Pourquoi a-t-on le hoquet ?

Le 20 février 2012 à 11h57

Tout le monde l'a déjà eu. Tout le monde a sa propre astuce pour l'arrêter. Mais quelqu'un sait-il réellement à quoi il sert? Pas vraiment. Les physiologistes n'ont pas encore réussi à élucider le mystère du fameux «hic!», même si de nombreuses hypothèses existent.

« Le hoquet est en réalité un phénomène dont seule la complexité égale la banalité! ».  Par cette affirmation, Christian Straus et Thomas Similowski illustre parfaitement toute la difficulté que représente la compréhension du hoquet.  Ces deux spécialistes, qui travaillent au service de pneumologie et réanimation du groupe hospitalier Pitié-Salpêtrière à Paris, figurent parmi les rares personnes qui s'y attèlent.


Qu'est-ce que le hoquet ?

D'un point de vue physiologique, il s'agit d'une contraction brutale et involontaire des muscles inspiratoires (certains muscles du cou, diaphragme, muscles intercostaux), qui se réalise en même temps qu'un blocage des muscles expiratoires et que la fermeture de la glotte. Cette dernière empêche l'air d'entrer dans le thorax et engendre le« hic » caractéristique.

Le hoquet est donc déjà un paradoxe à lui tout seul: d'un côté les muscles de la cage thoracique se préparent à recevoir de l'air, et de l'autre la fermeture brutale de la glotte bloque l'entrée.

Jusqu'à présent, ce phénomène a été observé chez le chat, le rat, le lapin et bien sûr chez l'homme, où il se manifeste dès la vingtième semaine de gestation. Il semblerait donc que seuls des mammifères soient sujets au hoquet.

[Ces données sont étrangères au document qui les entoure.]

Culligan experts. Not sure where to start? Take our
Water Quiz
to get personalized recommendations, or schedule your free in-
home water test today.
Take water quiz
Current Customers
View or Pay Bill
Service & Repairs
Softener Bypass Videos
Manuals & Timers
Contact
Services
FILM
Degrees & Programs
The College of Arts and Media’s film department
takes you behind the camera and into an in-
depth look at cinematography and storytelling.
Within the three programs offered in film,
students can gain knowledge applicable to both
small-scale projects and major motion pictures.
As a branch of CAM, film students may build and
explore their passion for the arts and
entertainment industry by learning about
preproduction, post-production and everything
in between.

Le hoquet survient généralement à la suite d'un repas trop imposant ou avalé trop rapidemment, lorsque l'on est particulièrement nerveux, ou encore lorsqu'un aliment a emprunté la mauvaise voie. 

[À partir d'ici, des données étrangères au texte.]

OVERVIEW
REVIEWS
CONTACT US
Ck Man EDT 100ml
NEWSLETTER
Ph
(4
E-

Mais si on a pu observer les conditions dans lesquelles il se déclenche, on ne connait toujours pas son rôle.

 

Un réflexe pour empêcher l'inondation des poumons

Une hypothèse revient souvent : le hoquet du fœtus aurait comme fonction d'éviter que ses poumons  ne soient inondés par le liquide amniotique.

Pourtant, « les poumons du fœtus étant étanches, cette nécessité n'apparaît pas impérieuse », affirment Straus et Similowski.


Un réflexe protecteur contre l'inhalation d'aliments

Une autre explication du hoquet fréquemment avancée est celle du réflexe pour empêcher l'inhalation d'aliments via la fermeture des voies respiratoires. Une stimulation digestive, perçue comme une menace, déclencherait ce processus.

L'argument  proposé par les défenseurs de cette théorie est la proximité évidente entre la voie respiratoire et la voie digestive: le larynx et l'œsophage s'ouvrent dans un conduit commun, le pharynx.

Mais Straus et Similowski contre-argumentent en expliquant que « le hoquet est généralement provoqué par une stimulation œsophagienne, c'est-à-dire qu'il est émis alors qu'il n'est plus nécessaire de protéger les voies respiratoires puisque l'aliment est ingurgité! ".


Héritage de nos ancêtres lointains

Les têtards, durant leurs processus de développement, passent d'une ventilation aquatique, par les branchies, à une ventilation aérienne, par les poumons. Il est donc vital que les poumons du têtard ne soient pas inondés, lorsqu'il se trouve sous l'eau. C'est pourquoi, il ferme sa glotte.

Cette similitude entre la ventilation branchiale et le hoquet permet, selon Straus et Similowski, de répondre à la question de l'origine du hoquet : « Il serait l'expression de l'activité d'un réseau de neurones qui coordonne la contraction des différents muscles, hérité d'un ancêtre commun aux mammifères et aux amphibiens».

Hypothèse qui peut s'avérer amusante, si l'on essaie de s'imaginer à quoi ressemblerait cet ancêtre mi-homme mi-grenouille.